We just started out one and a half week ago, joining the Pragmatic Programmer's writing month. We though a 'release early, release often' approach would be best, that's why there are just a few in-progress chapters.
We will keep you posted, and thanks for the encouragement!
Thanks for your work, I am really enjoying it so far. As a counterpoint to some of the comments regarding the choice of language, I had the opposite response. Oh neat, I get to learn haskell and natural language processing at the same time.
If I could make one request, could you remove the mouseover from the paragraph text that shows the topic heading? It is really distracting for those us who like to use our mouse pointer as a finger when reading.

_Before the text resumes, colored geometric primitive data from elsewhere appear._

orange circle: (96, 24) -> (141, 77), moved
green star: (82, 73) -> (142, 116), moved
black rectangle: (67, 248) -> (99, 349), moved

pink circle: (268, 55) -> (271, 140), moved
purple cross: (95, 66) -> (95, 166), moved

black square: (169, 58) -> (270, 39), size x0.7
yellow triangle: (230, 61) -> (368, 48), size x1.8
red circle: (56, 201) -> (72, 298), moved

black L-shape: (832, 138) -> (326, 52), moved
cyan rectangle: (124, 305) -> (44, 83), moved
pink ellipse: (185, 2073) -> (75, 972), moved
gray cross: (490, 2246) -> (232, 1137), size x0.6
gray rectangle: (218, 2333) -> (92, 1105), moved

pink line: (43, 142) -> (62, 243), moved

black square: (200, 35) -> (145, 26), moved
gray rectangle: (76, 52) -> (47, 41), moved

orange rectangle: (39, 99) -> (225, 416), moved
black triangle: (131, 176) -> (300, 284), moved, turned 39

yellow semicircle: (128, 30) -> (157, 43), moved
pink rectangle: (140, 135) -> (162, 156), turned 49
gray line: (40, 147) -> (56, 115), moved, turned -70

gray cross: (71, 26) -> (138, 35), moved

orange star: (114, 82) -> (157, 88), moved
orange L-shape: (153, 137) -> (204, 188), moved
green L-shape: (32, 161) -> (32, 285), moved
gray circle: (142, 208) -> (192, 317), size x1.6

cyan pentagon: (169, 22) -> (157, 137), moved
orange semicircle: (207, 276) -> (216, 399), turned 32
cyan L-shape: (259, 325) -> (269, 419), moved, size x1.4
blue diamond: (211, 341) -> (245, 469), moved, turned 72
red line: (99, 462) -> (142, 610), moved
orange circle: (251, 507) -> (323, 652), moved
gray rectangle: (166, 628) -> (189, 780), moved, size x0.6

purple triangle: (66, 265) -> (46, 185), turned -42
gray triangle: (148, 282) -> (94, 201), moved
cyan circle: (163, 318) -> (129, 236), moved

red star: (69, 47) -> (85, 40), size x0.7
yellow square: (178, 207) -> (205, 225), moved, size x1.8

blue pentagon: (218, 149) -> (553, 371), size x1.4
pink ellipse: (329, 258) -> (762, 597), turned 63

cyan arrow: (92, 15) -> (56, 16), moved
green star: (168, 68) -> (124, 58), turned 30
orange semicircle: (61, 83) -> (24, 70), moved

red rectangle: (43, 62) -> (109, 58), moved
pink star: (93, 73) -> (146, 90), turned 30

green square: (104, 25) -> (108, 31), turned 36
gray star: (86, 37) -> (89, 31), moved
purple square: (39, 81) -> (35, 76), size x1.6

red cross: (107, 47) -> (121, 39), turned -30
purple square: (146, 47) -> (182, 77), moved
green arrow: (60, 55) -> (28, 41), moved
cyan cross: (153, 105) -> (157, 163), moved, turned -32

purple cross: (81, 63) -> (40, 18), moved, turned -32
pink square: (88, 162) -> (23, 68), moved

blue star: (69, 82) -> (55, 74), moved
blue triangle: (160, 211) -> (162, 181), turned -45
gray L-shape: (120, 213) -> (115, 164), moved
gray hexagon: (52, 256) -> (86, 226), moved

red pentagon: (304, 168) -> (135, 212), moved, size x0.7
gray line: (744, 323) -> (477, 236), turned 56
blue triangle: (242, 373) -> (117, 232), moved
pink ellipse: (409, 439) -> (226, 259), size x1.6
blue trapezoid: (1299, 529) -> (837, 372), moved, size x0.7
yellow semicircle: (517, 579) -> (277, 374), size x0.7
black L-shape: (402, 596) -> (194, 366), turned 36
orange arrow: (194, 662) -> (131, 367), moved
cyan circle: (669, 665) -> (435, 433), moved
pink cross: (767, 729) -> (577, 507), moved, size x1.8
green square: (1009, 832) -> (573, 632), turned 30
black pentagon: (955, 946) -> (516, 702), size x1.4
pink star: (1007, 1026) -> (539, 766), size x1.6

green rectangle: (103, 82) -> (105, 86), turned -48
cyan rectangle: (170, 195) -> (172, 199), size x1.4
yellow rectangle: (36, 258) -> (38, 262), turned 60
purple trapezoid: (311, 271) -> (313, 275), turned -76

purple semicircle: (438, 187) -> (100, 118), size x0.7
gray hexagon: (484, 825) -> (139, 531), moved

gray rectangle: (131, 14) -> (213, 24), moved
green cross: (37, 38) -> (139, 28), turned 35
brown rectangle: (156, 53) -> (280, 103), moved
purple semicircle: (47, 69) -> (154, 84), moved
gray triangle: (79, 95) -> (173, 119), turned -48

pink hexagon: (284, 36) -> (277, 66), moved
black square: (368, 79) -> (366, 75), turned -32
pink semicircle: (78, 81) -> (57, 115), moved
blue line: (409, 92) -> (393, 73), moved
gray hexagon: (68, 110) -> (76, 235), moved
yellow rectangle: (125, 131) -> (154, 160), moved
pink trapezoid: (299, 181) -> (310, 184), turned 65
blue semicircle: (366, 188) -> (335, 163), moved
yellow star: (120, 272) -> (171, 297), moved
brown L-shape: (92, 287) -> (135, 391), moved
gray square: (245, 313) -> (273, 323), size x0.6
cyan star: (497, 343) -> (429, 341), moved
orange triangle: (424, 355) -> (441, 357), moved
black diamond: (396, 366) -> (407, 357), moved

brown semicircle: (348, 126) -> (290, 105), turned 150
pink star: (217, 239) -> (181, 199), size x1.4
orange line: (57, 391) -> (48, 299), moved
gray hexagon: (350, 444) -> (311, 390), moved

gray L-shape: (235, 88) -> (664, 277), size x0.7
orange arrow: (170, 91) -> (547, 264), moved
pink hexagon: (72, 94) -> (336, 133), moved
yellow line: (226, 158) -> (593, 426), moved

You seem to know a lot about NLP and I've asked this question in various places and never even found anyone who knew just a little, so I hope you don't mind that I ask you a small question on whether my problem can even be solved with NLP at all.
I'm looking for a way to extract addresses from web pages, where these addresses are immediately recognizable as such by people but are not in a standard format (zip codes before city or after, no zip codes at all, p/o box instead of street name, ...). All in text format (no graphics, no OCR problem) but inside html tags, in various forms (as row in a table, inside one or multple <div>'s, as an <ul>, etc).
- Is this an NLP problem?
- If so, where do I start reading/learning? Most NLP seems to be about understanding free-flowing texts of all sorts of subjects. I'm looking for 98% solutions in what I think is a restricted problem space. Is this a reasonable expectation?
Without knowing all details, this is probably something you could no with a regular language (such as regular expressions).
Since this book is for the 'working programmer' (rather than the 'working scientist'), it seems reasonable to assume that the book will provide techniques that can be used in domain-specific problems.
this could be an NLP problem although if you can find an adequate solution with a regular expression/context free grammar that's the easier route.
a lot of modern NLP is based on statistical methods and training data driven, meaning having a training corpus of example addresses identified within the context of these webpages would be the starting place if you went one of those routes. you might start by looking up some academic papers in this area and see if it's been done and methods published.
Just for information, CFGs used for processing natural language are almost invariably statistical too these days. Because natural language is inherently ambiguous and probabilistic.
"Fruit flies like bananas" can be grammatically parsed in [at least] two ways, but one if a much more likely interpretation.
We will keep you posted, and thanks for the encouragement!